This raises some ethical issues. Do they have to sign up to the same code of conduct as councillors? How will the rules on declaring interests work?
Consider the mayor's regeneration adviser, architect Lord Rogers. His influence on development policy could bring him long-term benefits. He may be able to attract briefs because he has the mayor's ear.
Expert outsiders in cabinets are a good idea - it could be copied by other councils -but the ethical issues involved require more discussion.
Waterworks for Yorkshire
Water privatisation gave the government a windfall from the sale assets originally paid for by ratepayers. Birmingham City Council made a heroic, but unsuccessful, attempt to reclaim the proceeds.
Now a third way has been found. Kelda, owner of Yorkshire Water, planned to transfer its reservoirs, sewers and pipes back to the consumers. A mutual company would buy them at their regulated value -£2.4bn.
So Yorkshire consumers could find themselves once more owning the assets seized from them in 1989, but saddled with a£2.4bn debt. For consumers it would be an expensive circle. What's more, Kelda plans to appoint the directors of the mutual company.

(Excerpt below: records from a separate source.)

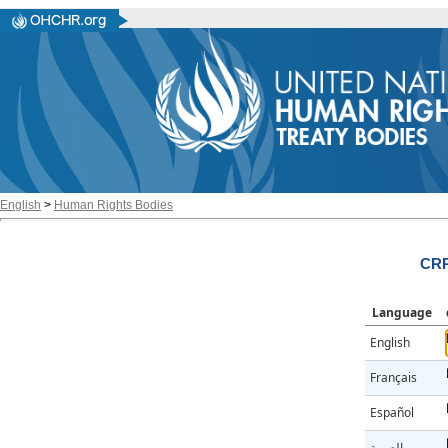
English
>
Human Rights Bodies
CRP
Language
English
Français
Español
العربية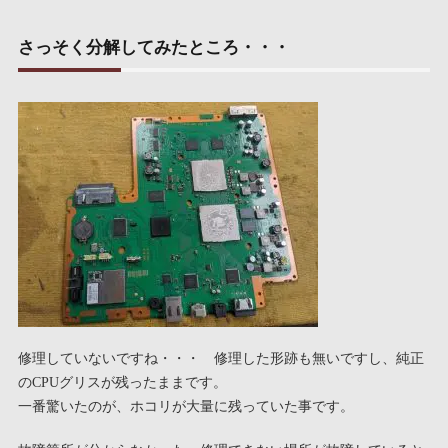
さっそく分解してみたところ・・・
修理していないですね・・・ 修理した形跡も無いですし、純正
のCPUグリスが残ったままです。
一番驚いたのが、ホコリが大量に残っていた事です。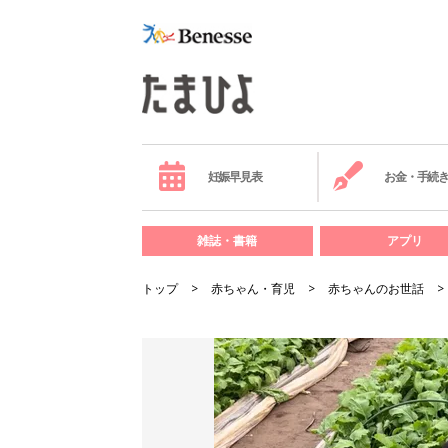
妊娠早見表
お金・手続
雑誌・書籍
アプリ
トップ
赤ちゃん・育児
赤ちゃんのお世話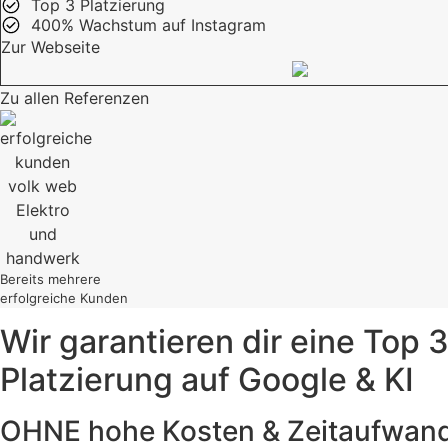
Top 3 Platzierung
400% Wachstum auf Instagram
Zur Webseite
Zu allen Referenzen
Bereits mehrere
erfolgreiche Kunden
Wir garantieren dir eine Top 
Platzierung auf Google & KI
OHNE hohe Kosten & Zeitaufwan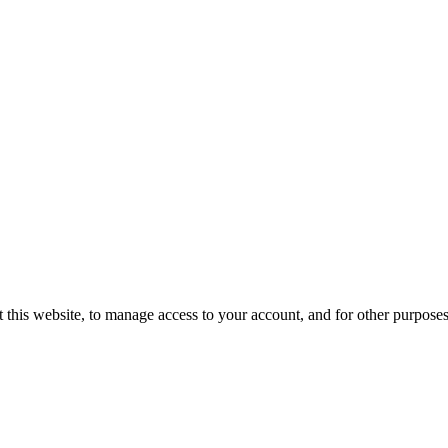
 this website, to manage access to your account, and for other purpose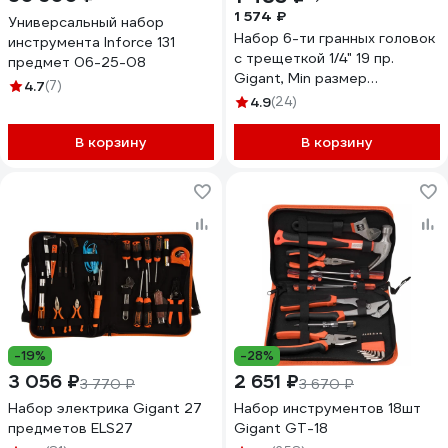
1 574 ₽
Универсальный набор
Набор 6-ти гранных головок
инструмента Inforce 131
с трещеткой 1/4" 19 пр.
предмет 06-25-08
Gigant, Min размер
4.7
(7)
головки-4мм, Max размер
4.9
(24)
головки-14мм, GAS19
В корзину
В корзину
-19%
-28%
3 056 ₽
2 651 ₽
3 770 ₽
3 670 ₽
Набор электрика Gigant 27
Набор инструментов 18шт
предметов ELS27
Gigant GT-18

Ofwat regulator Sir Ian Byatt gave the plan the thumbs-down, but the idea is certain to be revived. Deciding on the issue will be new water regulator Philip Fletcher, deputy secretary in the Department of the Environment when water was privatised. Now he will be able to reverse the process.
By Rodney Brooke
At last councillors are to be properly rewarded. Independent panels are recommending reasonable rates. Even in Scotland the Kerley Committee has proposed£12,000 a year for backbenchers and£40,000 for top leaders.
Councillors will now get pensions. The government had planned to confine them to cabinet members. But, already smarting over the stripping of their powers, backbenchers revolted over this further separation into sheep and goats. The government caved in.
Expect scandals about abuses. The local government scheme is based on final salary. After 30 undistinguished years on the council, old Bill will suddenly find himself elevated to the cabinet for his last year's service. Officers have worked this dodge for years. It's standard practise for hospital consultants, whose merit payments arrive in time for pension calculations.
Meanwhile the government looks set to strip councils of social services and education powers. How ironic that councillors will be adequately paid just when there's nothing left for them to do.
Spin attracts public scorn, but the more it's discussed, the more important it becomes. Lobbying and PR agencies are the place to be. Taking the message on board are Rob Colmer and Brendan Murphy.
Mr Murphy left The Sun to become the Local Government Association's chief press officer. He brought with him a tabloid newspaper perspective. Mr Colmer turned the LGA's Conservative office into a professional operation. Now both are leaving the LGA to join the sultans of spin at PR consultancies.
Rely on LGA public affairs chief Phil Swann to use the growing local government diaspora. Networking has always been part of his strategy.
Westminster's animal magic
Press officers at Westminster City Council have much to do with the animal kingdom. Pigeons in Leicester Square are just the start. In the days of Dame Shirley Porter the City Hall press office launched the pooper-scooter. People detecting dog poo sent an SOS and a motorbike would vacuum it up.
Sadly, the dogs overwhelmed the capacity of the motorbikes. The trial was abandoned.
For its new communications director, Westminster has recruited Alex Aitken from Conservative Central Office. Before the last general election he acquired fame by tackling the headless chicken sent by the Daily Mirror to annoy John Major.
The pigeons in Leicester Square had better watch out.